Interesting stuff from Korea

At the conferences I attended in Seoul, I came across a number of things that were worth a mention on here that I wanted to do a roundup of.  Sadly, there’s little information available for alot of them in English but they’re still good ideas and hopefully you can get a taste of them from this.

– Minfo: http://wap.minfo.com

Not alot to see here if your device can’t render Chinese and you’re not searching for Chinese content but these guys are big time leaders in the mobile search field, a space where I think we can’t assume any one incumbant company is going to win.  Minfo have a service that can be accessed via browser, text, donwloadable client, and IM and are innovating around the way search-based ads are being delivered in this space.  This is their English-language informational site.

 

– Bicon: http://www.mybicon.com/

This was a cool content-neutral portal for dragging and dropping widgets onto and off of your mobile.  There were a few of these types of thing on show and looked like they could really make for a smoother user-experience for users if they became widespread.

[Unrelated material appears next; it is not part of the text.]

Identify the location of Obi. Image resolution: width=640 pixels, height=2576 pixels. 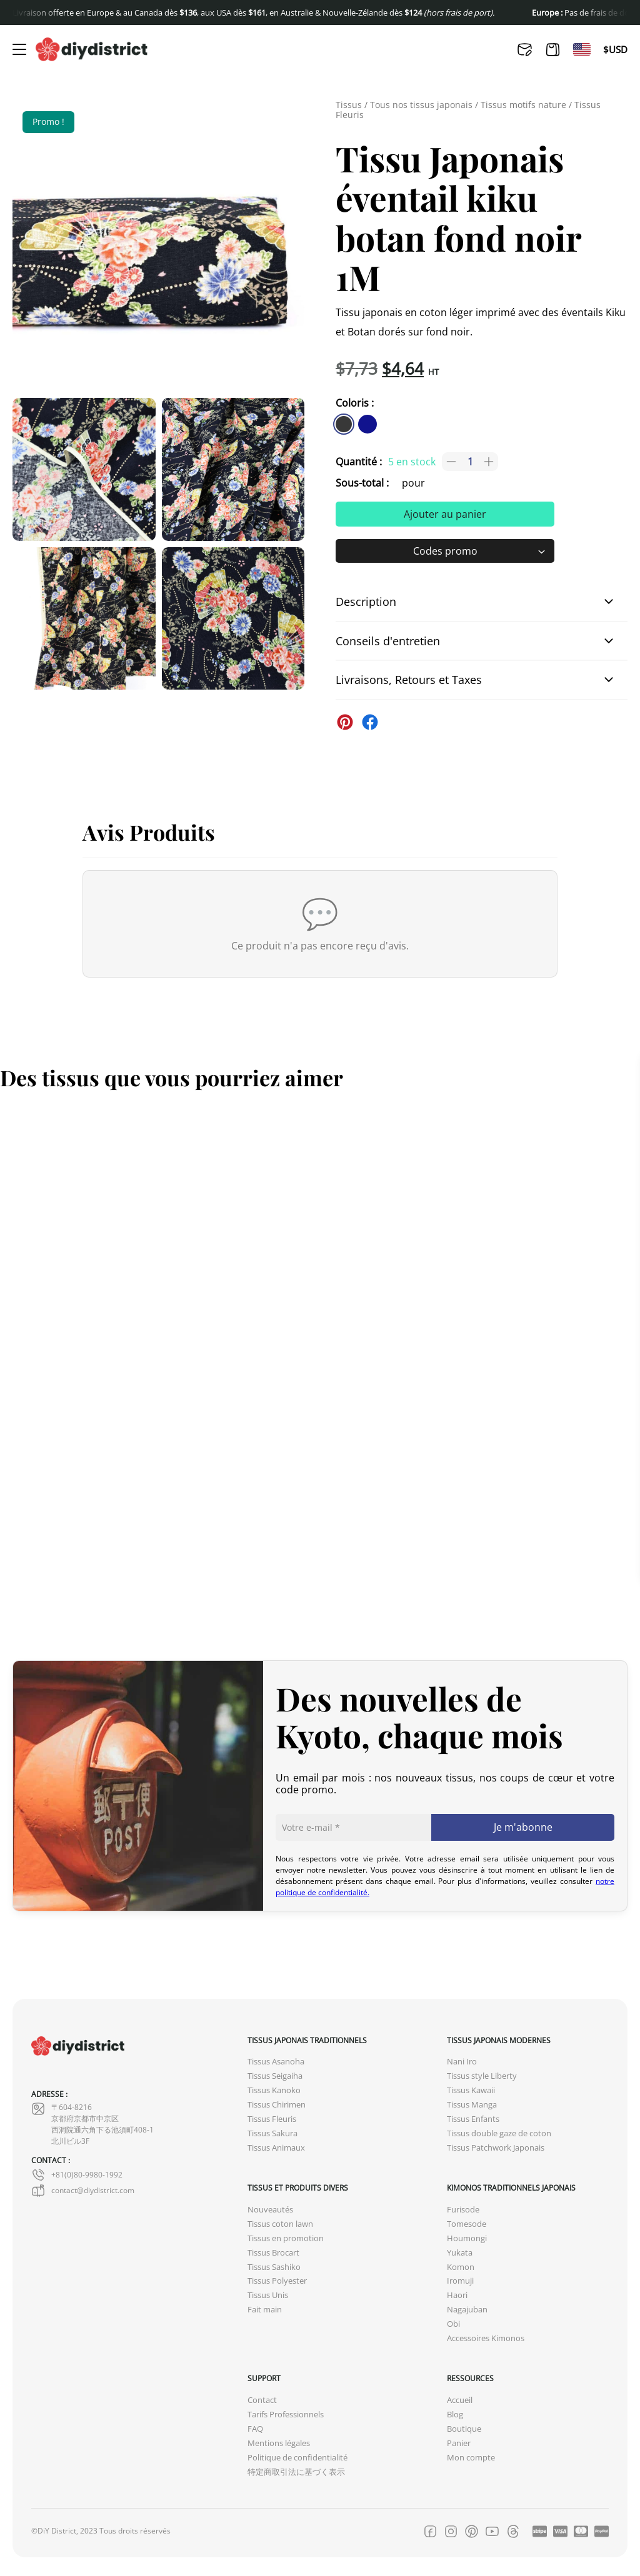 (453, 2324).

– Fantalog IB: http://fantalog.com/en/pas/pas_02.php?g=02

Internet broswer for mobile that claims to handle ‘full-fat’ web pages more smoothly than others and with a better user interface.  There are quite a few mobile web browsers around (which I find exciting – like the early days of the desktop web!) and I think it will be interesting to see how long it is before they handle ‘mobile web’ and ‘desktop web’ pages in a way that’s seamless and invisible to the users.

– Phonetoshop:

I couldn’t find an English-language site for this software but it was a client that allowed users to do basic video editing right on their phones.  Its probably not ready for primetime yet, but shows that its only a matter of time before people start not only capturing media on the move but also doing more serious production with it.  Interesting to me both from the point of view for using it to allow journalists and professional producers to produce stuff in the field really easily as much as it from a user-generated-content point of view.  I saw users using DVRs on their mobiles to record mobile TV and then send it to their friends so the ability to take video, mash it up, edit it, etc and share it couldn’t be far off.

 

– HOVR – http://www.hovr.com

These guys are using social-networking business models to create a better experience for accessing mobile games – namely that they’re free.

 

– Phone Braver (Keitai Sousakan) 7: http://k-tai7.jp/index2.html

I nearly exploded when I first found out about this – only to find out it wasn’t QUITE as real as I’d initially imagined.  I thought it was a mobile, meets action figure/robot, meets cross-platform content.  From what I could understand this was a mobile that was marketed as a Transformer-like character that had a TV show.  Turns out it was just a toy and not a real mobile, but still a great idea (like so many – if they were real).

The toy:

Clip of the programme:

And another with very surreal adult themes/political quotes and a talking cardboard dog – provided purely because it was so wierd:

 

– UFOTown – http://www.ufotown.com/

I wasn’t able to figure out exactly what this was but its designed to be a portal that allows celebrities and fans a means of texting each via a mobile/web portal.  Neat way of using mobile messaging to create hype around talent, if I understand it correctly.